I use many of them and will choose which one based on the effect I want to give to the final image.
Here is a quick summary of them:
On1 make a fully functioning raw converter which they are pitching as an alternative to Lightroom, called On1 Photo Raw 2018.5. This is a paid for product which is also available for a 30 day evaluation.
Of more interest here is the plugin giving pretty much all the effects of the paid for product but without the raw converter, and more importantly without cost – it is a free! Of all the plugins available this is, in my view, probably the easiest to get to grips with, and it also has a wide range of effects. If you are starting to explore plugins, I would start here. The download link is:
Nik (now by DXO)
Nik Effects are probably one of the best known plugin suites. They started life as a German software package that was revered by many, especially for its black & white plugin – Silver Efex Pro. The whole suite was several hundred dollars at the time. Google then acquired the company and products and offered them for free as part of their development into the photo software world.
DXO bought the Nik software range from Google last year and have just released their first update to the suite which now costs $69. The old free version is still available at a number of links such as the link below but is no longer supported.
The B&W Silver Efex pro is the most useful, followed by Dfine for noise reduction.
DXO also offer PhotoLab which is touted as a LR alternative, Filmpack to mimic old film, and Viewpoint to correct perspectives etc. All of these are paid for and offer very little outside of LR and PS/PSE in my view.
Topaz are probably the best known plugin company and have 11 different plugins available covering a whole variety of options. They are priced from $30 to $80. The most popular is Topaz Adjust which has a variety of uses but is typically used to generate pseudo-HDR and other more extreme effects. These plugins are now being replaced by Topaz Studio.
Topaz Studio is the latest generation of plugin, and best of all is free! It is actually a very powerful and comprehensive suite of adjustments for your images. Some of the adjustments are fully functional in the free download, whereas many of the more advanced have perhaps a couple of pre-set options to try out as a lure to encourage you to upgrade to ‘Pro-Adjustments’ giving complete control. There are currently 24 adjustments ranging from $5 to $100, whilst the complete pack can be had for $318!
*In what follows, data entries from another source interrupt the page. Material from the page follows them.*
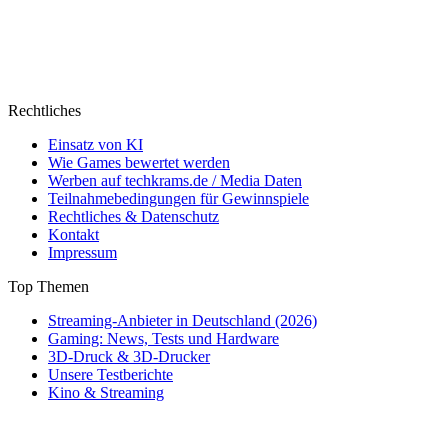
Rechtliches
Einsatz von KI
Wie Games bewertet werden
Werben auf techkrams.de / Media Daten
Teilnahmebedingungen für Gewinnspiele
Rechtliches & Datenschutz
Kontakt
Impressum
Top Themen
Streaming-Anbieter in Deutschland (2026)
Gaming: News, Tests und Hardware
3D-Druck & 3D-Drucker
Unsere Testberichte
Kino & Streaming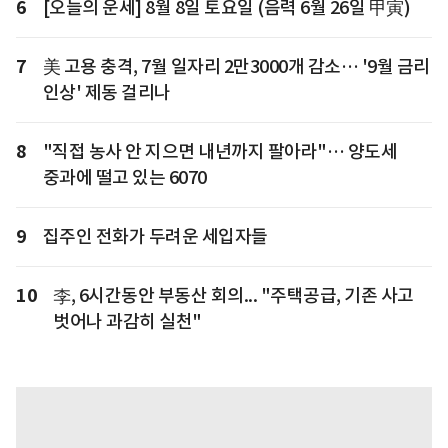
6
[오늘의 운세] 8월 8일 토요일 (음력 6월 26일 甲寅)
7
美 고용 충격, 7월 일자리 2만3000개 감소… '9월 금리
인상' 제동 걸리나
8
"직접 농사 안 지으면 내년까지 팔아라"… 양도세
중과에 떨고 있는 6070
9
집주인 전화가 두려운 세입자들
10
李, 6시간동안 부동산 회의... "주택공급, 기존 사고
벗어나 과감히 실천"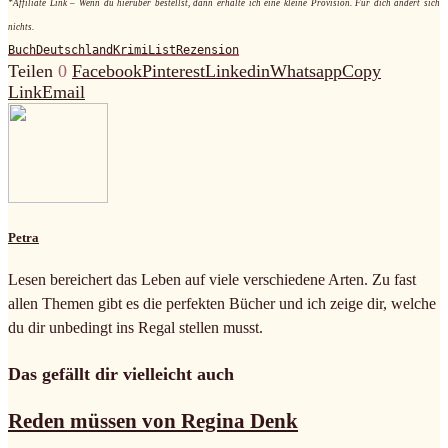
*Affiliate Link – Wenn du hierüber bestellst, dann erhalte ich eine kleine Provision. Für dich ändert sich
nichts.
Buch
Deutschland
Krimi
List
Rezension
Teilen
0
Facebook
Pinterest
Linkedin
Whatsapp
Copy
Link
Email
Petra
Lesen bereichert das Leben auf viele verschiedene Arten. Zu fast
allen Themen gibt es die perfekten Bücher und ich zeige dir, welche
du dir unbedingt ins Regal stellen musst.
Das gefällt dir vielleicht auch
Reden müssen von Regina Denk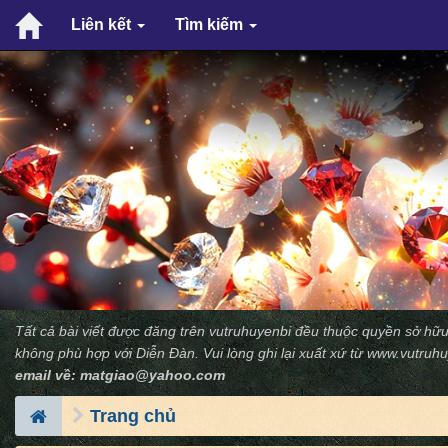
Liên kết
Tìm kiếm
Tất cả bài viết được đăng trên vutruhuyenbi đều thuộc quyền sở hữu
không phù hợp với Diễn Ðàn. Vui lòng ghi lại xuất xứ từ
www.vutruhu
email về:
matgiao@yahoo.com
Trang chủ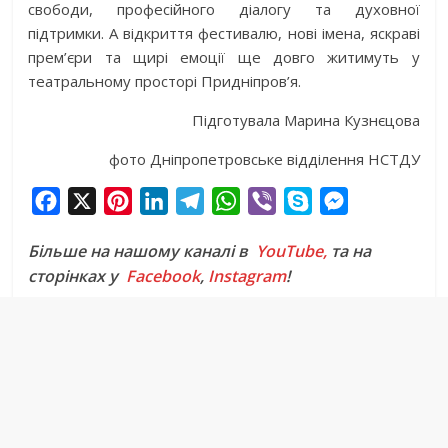
свободи, професійного діалогу та духовної
підтримки. А відкриття фестивалю, нові імена, яскраві
прем’єри та щирі емоції ще довго житимуть у
театральному просторі Придніпров’я.
Підготувала Марина Кузнєцова
фото Дніпропетровське відділення НСТДУ
F
X
P
L
T
W
V
S
M
a
i
i
e
h
i
k
e
Більше на нашому каналі в
YouTube,
та на
c
n
n
l
a
b
y
s
сторінках у
Facebook
,
Instagram
!
e
t
k
e
t
e
p
s
b
e
e
g
s
r
e
e
o
r
d
r
A
n
o
e
I
a
p
g
k
s
n
m
p
e
t
r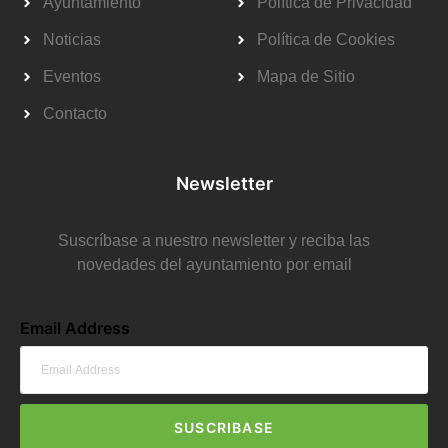
Ayuntamiento
Política de Privacidad
Noticias
Política de Cookies
Eventos
Mapa de Sitio
Contacto
Newsletter
Suscríbase a nuestro newsletter y reciba las
novedades del ayuntamiento por email
Email Address
SUSCRIBASE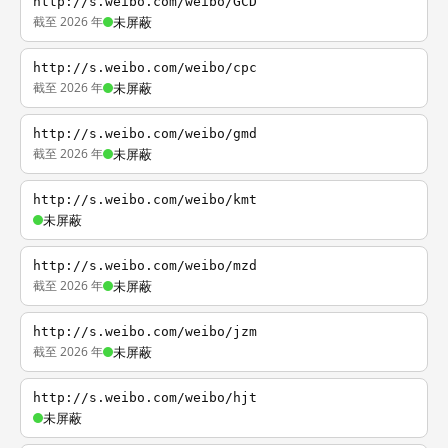
http://s.weibo.com/weibo/GCD
截至 2026 年
未屏蔽
http://s.weibo.com/weibo/cpc
截至 2026 年
未屏蔽
http://s.weibo.com/weibo/gmd
截至 2026 年
未屏蔽
http://s.weibo.com/weibo/kmt
未屏蔽
http://s.weibo.com/weibo/mzd
截至 2026 年
未屏蔽
http://s.weibo.com/weibo/jzm
截至 2026 年
未屏蔽
http://s.weibo.com/weibo/hjt
未屏蔽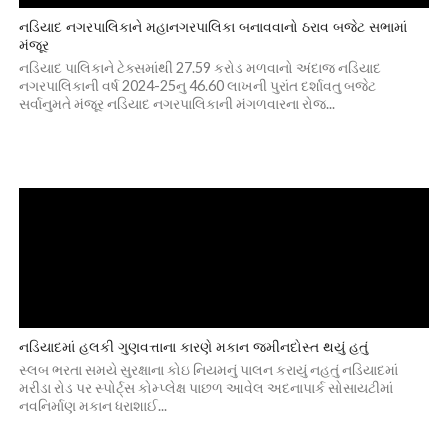
નડિયાદ નગરપાલિકાને મહાનગરપાલિકા બનાવવાનો ઠરાવ બજેટ સભામાં
મંજૂર
નડિયાદ પાલિકાને ટેક્સમાંથી 27.59 કરોડ મળવાનો અંદાજ નડિયાદ
નગરપાલિકાની વર્ષ 2024-25નુ 46.60 લાખની પુરાંત દર્શાવતુ બજેટ
સર્વાનુમતે મંજૂર નડિયાદ નગરપાલિકાની મંગળવારના રોજ...
નડિયાદમાં હલકી ગુણવત્તાના કારણે મકાન જમીનદોસ્ત થયું હતું
સ્લબ ભરતા સમયે સુરક્ષાના કોઇ નિયમનું પાલન કરાયું નહતું નડિયાદમાં
મરીડા રોડ પર સ્પોર્ટ્સ કોમ્પ્લેક્ષ પાછળ આવેલ અદનાપાર્ક સોસાયટીમાં
નવનિર્માણ મકાન ધરાશાઈ...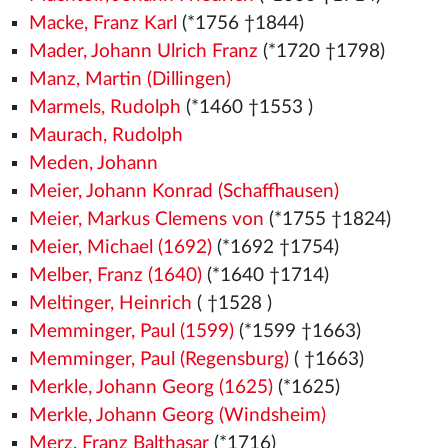
Macke, Franz Karl
(*1756 †1844)
Mader, Johann Ulrich Franz
(*1720 †1798)
Manz, Martin (Dillingen)
Marmels, Rudolph
(*1460
†1553
)
Maurach, Rudolph
Meden, Johann
Meier, Johann Konrad (Schaffhausen)
Meier, Markus Clemens von
(*1755 †1824)
Meier, Michael (1692)
(*1692 †1754)
Melber, Franz (1640)
(*1640 †1714)
Meltinger, Heinrich
( †1528
)
Memminger, Paul (1599)
(*1599 †1663)
Memminger, Paul (Regensburg)
( †1663)
Merkle, Johann Georg (1625)
(*1625)
Merkle, Johann Georg (Windsheim)
Merz, Franz Balthasar
(*1716)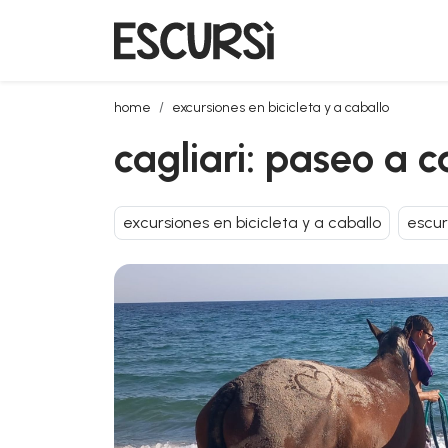
cagliari: paseo a caballo con baño al amanecer
home
excursiones en bicicleta y a caballo
cagliari: paseo a 
excursiones en bicicleta y a caballo
escur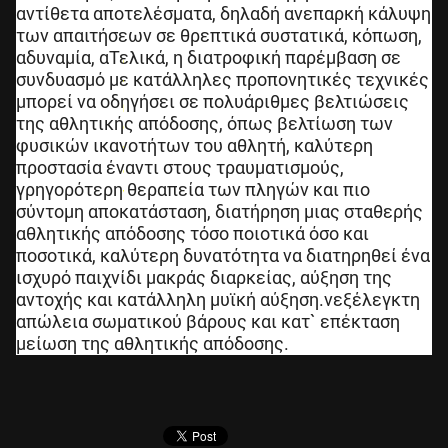
αντίθετα αποτελέσματα, δηλαδή ανεπαρκή κάλυψη
μ
των απαιτήσεων σε θρεπτικά συστατικά, κόπωση,
ι
αδυναμία, α
Τελικά, η διατροφική παρέμβαση σε
α
συνδυασμό με κατάλληλες προπονητικές τεχνικές
π
μπορεί να οδηγήσει σε πολυάριθμες βελτιώσεις
ρ
της αθλητικής απόδοσης, όπως βελτίωση των
ο
φυσικών ικανοτήτων του αθλητή, καλύτερη
π
προστασία έναντι στους τραυματισμούς,
ο
γρηγορότερη θεραπεία των πληγών και πιο
ν
σύντομη αποκατάσταση, διατήρηση μιας σταθερής
η
αθλητικής απόδοσης τόσο ποιοτικά όσο και
τ
ποσοτικά, καλύτερη δυνατότητα να διατηρηθεί ένα
ι
ισχυρό παιχνίδι μακράς διαρκείας, αύξηση της
κ
αντοχής και κατάλληλη μυϊκή αύξηση.
νεξέλεγκτη
ή
απώλεια σωματικού βάρους και κατ` επέκταση
μ
μείωση της αθλητικής απόδοσης.
ο
ν
ά
δ
α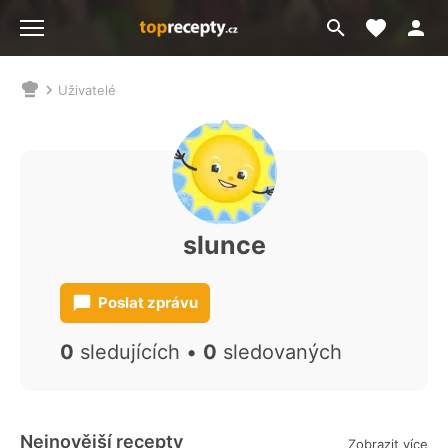
Moje akt
Přejít
Menu
na
vyhledávání
Uživatelé
Nacházíte
se
zde:
slunce
Poslat zprávu
0
sledujících •
0
sledovaných
Nejnovější recepty
Zobrazit více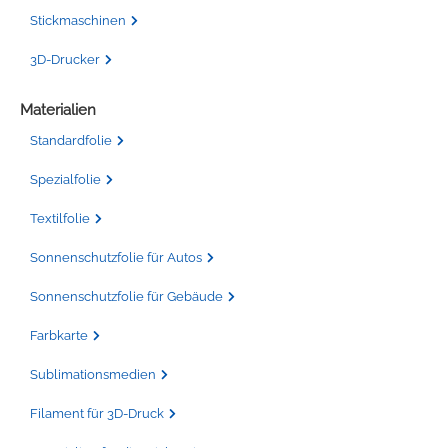
Chemica Galaxy
Handgelenktasche
Stickmaschinen
Chemica Sunmark
Werkzeugkasten
3D-Drucker
Reinigung
Chemica Printbar
Materialien
Standardfolie
Chemica Reflex
Tücher
Spezialfolie
Chemica Darklite
Reinigungsset
Textilfolie
Sonnenschutzfolie für Autos
Chemica Metallic
Glasschaber
Sonnenschutzfolie für Gebäude
Verpackungsmaschinen
Chemica Fashion
Farbkarte
Transferpapier
Klebeband
Sublimationsmedien
Filament für 3D-Druck
Transferfolie
Ausrüstung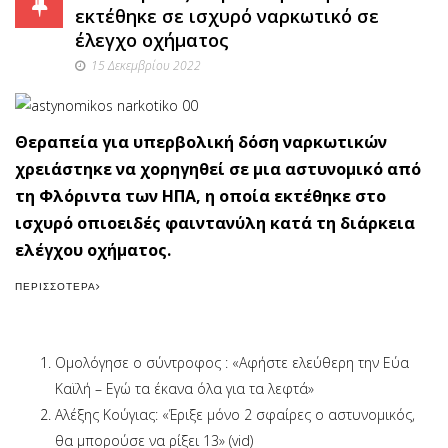
εκτέθηκε σε ισχυρό ναρκωτικό σε
έλεγχο οχήματος
15 Δεκεμβρίου 2022
Θεραπεία για υπερβολική δόση ναρκωτικών
χρειάστηκε να χορηγηθεί σε μια αστυνομικό από
τη Φλόριντα των ΗΠΑ, η οποία εκτέθηκε στο
ισχυρό οπιοειδές φαιντανύλη κατά τη διάρκεια
ελέγχου οχήματος.
ΠΕΡΙΣΣΌΤΕΡΑ
Ομολόγησε ο σύντροφος : «Αφήστε ελεύθερη την Εύα
Καϊλή – Εγώ τα έκανα όλα για τα λεφτά»
Αλέξης Κούγιας: «Έριξε μόνο 2 σφαίρες ο αστυνομικός,
θα μπορούσε να ρίξει 13» (vid)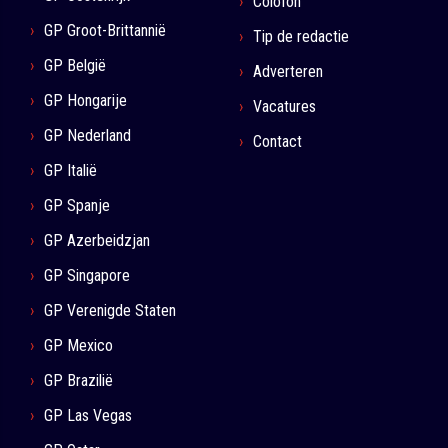
Colofon
GP Groot-Brittannië
Tip de redactie
GP België
Adverteren
GP Hongarije
Vacatures
GP Nederland
Contact
GP Italië
GP Spanje
GP Azerbeidzjan
GP Singapore
GP Verenigde Staten
GP Mexico
GP Brazilië
GP Las Vegas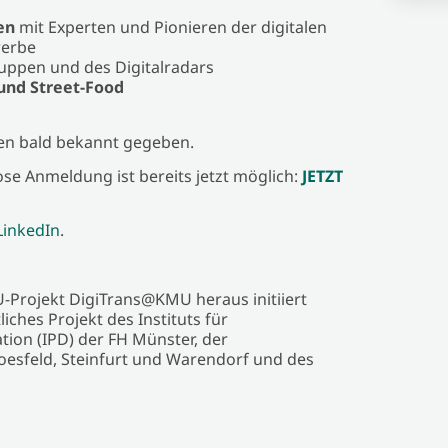
en
mit Experten und Pionieren der digitalen
werbe
uppen und des Digitalradars
und Street-Food
n bald bekannt gegeben.
ose Anmeldung ist bereits jetzt möglich:
JETZT
LinkedIn
.
-Projekt DigiTrans@KMU heraus initiiert
ches Projekt des Instituts für
ion (IPD) der FH Münster, der
oesfeld, Steinfurt und Warendorf und des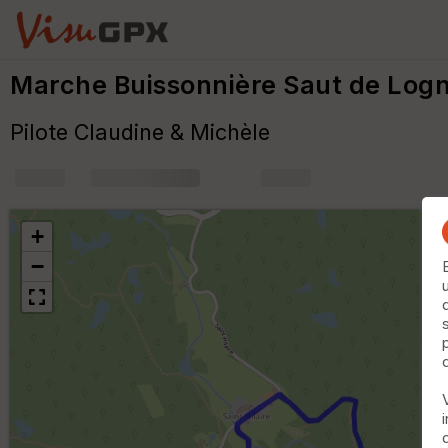
Marche Buissonnière Saut de Log
Pilote Claudine & Michèle
+
m
+
−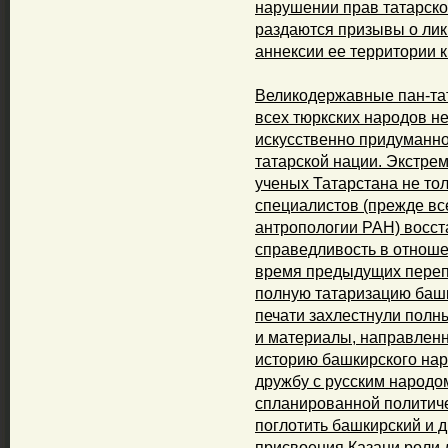
нарушении прав татарско
раздаются призывы о лик
аннек­сии ее территории к
Великодержавные пан-та
всех тюркских народов не
искусственно придуманно
татарской нации. Экстрем
ученых Татарстана не то
специалистов (прежде все
антропологии РАН) восст
справедливость в отноше
время предыдущих перепис
полную татаризацию башк
печати захлестнули пол
и материалы, направлен
историю башкирского нар
дружбу с русским народом
спланированной политиче
поглотить башкирский и 
присвоения Казани роли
That said, I only use the free edition and have found it to be very powerful, if a little more complex than the ones above, Included in the package are several hundred presets from both the company and a select number from the public. It is easy to while away several hours clicking through the presets looking for one you like! You have been warned…but it is still addictive!
The download for the free Topaz Studio is:
Skylum (Formerly MacPhun)
MacPhun started out as a Mac-only competitor to Topaz with several modules covering a range of options. I have the original ‘Creative Kit’ of 6 plugins and still regularly use them, even though they are now no longer available/supported.
Their latest product is Luminar which is very similar to Topaz Studio above and is available for both Mac and Windows. Although I have not used it, it appears to be slightly easier to use than Topaz Studio. The next edition will also add some file management/cataloging functionality to pitch it as a LR competitor.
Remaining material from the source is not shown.